La nuit est anormalement calme, tandis que je gravis la côte d’Abraham pour atteindre la rouge cabane suisse de La Grolla. Les lampadaires se donnent des airs d’arbres dénudés répandant de jaunes frissons de lune sur la rue. J’aime m’imaginer qu’une fois la porte traversée, je débarquerai en Suisse. Que la sympathique Grolla peut me transporter, m’offrir un fragment de voyage, un dépaysement, un instantané de réconfort.
C’est que la cuisine ne m’importe pas (je veux dire, pas encore) lorsque j’entre à La Grolla. Ce qui m’importe, c’est l’âcre odeur de fromage, assaillante et lourde; les poutres de grange rabotées; les épis séchés qui pendouillent en bouquets comme des bananes; les tables isolées aux coussins à carreaux blancs et rouges; les tuques agglutinées que les clients n’ont pas enlevées, se contentant de rire et de se réchauffer. Et surtout, surtout, la noirceur ambiante, truffée des pinceaux de feu des chandelles.Avec bonne humeur, notre serveuse nous installe dans la "bouche", table intime en forme de demi-lune où nous pourrons enfin filtrer à travers l’étonnant choix de plats proposés. Nous calons nos tuques et arborons nos pommettes les plus roses.
La charmante skieuse d’en face (on reste concept) et moi convenons de nous laisser couler dans le familier. Nous adoptons un huileux riesling alsacien.

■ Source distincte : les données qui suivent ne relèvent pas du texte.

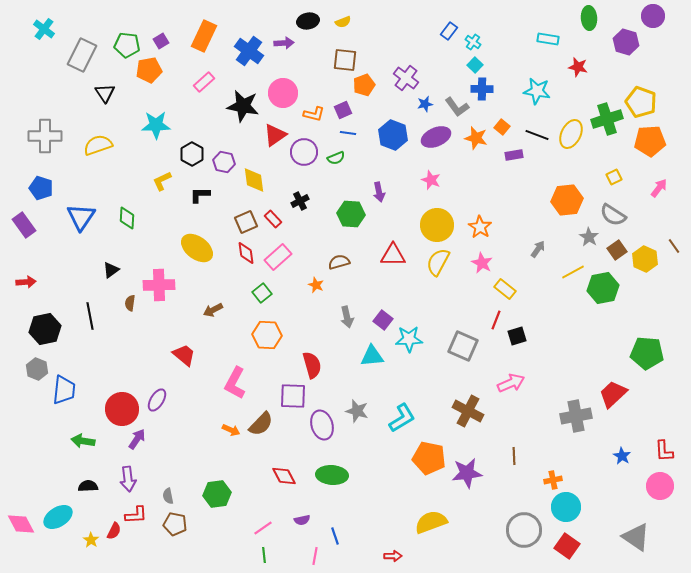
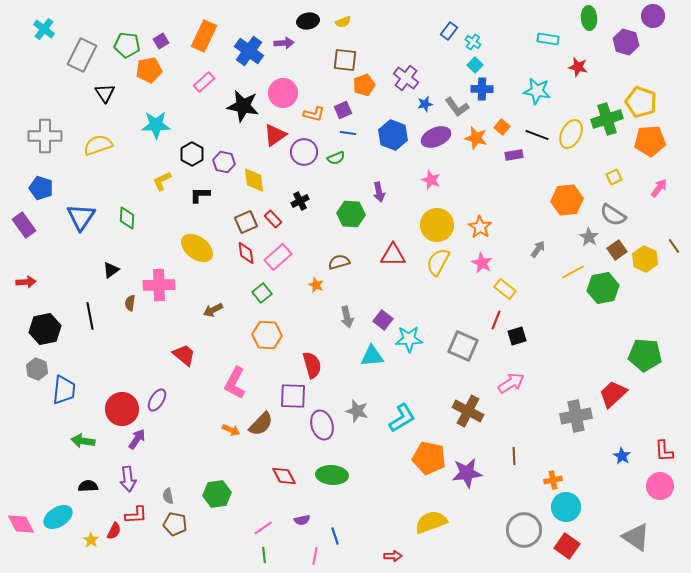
green pentagon at (647, 353): moved 2 px left, 2 px down
pink arrow at (511, 383): rotated 8 degrees counterclockwise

Sa fraîcheur fruitée nous accompagnera tout au long du repas. Juste parfait.
Et la boustifaille? On est ici pour ça, non? J’y arrive, brave lecteur. Ce n’est pas de la haute gastronomie, non. C’est un bouleversement, un océan de mots typiques à la Suisse: pierrade, rösti, viande des grisons, tartelette saviésanne, papet vaudois, croquant de Sbrinz. Beaucoup de fromage, bien sûr.
L’entrée est frugale: moelleux escargots gratinés pour Geneviève, qui admire l’équilibre de l’ail, très pacifique; mon papet vaudois (un mélange de poireaux, de pommes de terre et de saucisses au chou) se laisse engoncer dans ma bouche sans ménagement. C’est agréable, sans être extraordinaire.
La fondue suisse du diable (cognac et sauce harissa) de la demoiselle se laisse tendrement lover autour du pain (mais sans piquer la langue), jusqu’à ce qu’une dame vienne lui gratter avec vigueur sa "religieuse". À ce moment, Geneviève s’abandonne en prières silencieuses. C’est croquant, la croûte cuite, et ça goûte plus fort. Le son crissant de l’ustensile au fond de la poêle ne me dérange pas le moins du monde, car j’en suis encore à jubiler devant ma pierrade de cerf rouge, son médaillon bien saignant gisant sur la lourde pierre brûlante. Ses accompagnements (une galette de pommes de terre au fromage, le rösti, ainsi que des légumes au chou rouge mariné) se marient bien au boisé de la chair.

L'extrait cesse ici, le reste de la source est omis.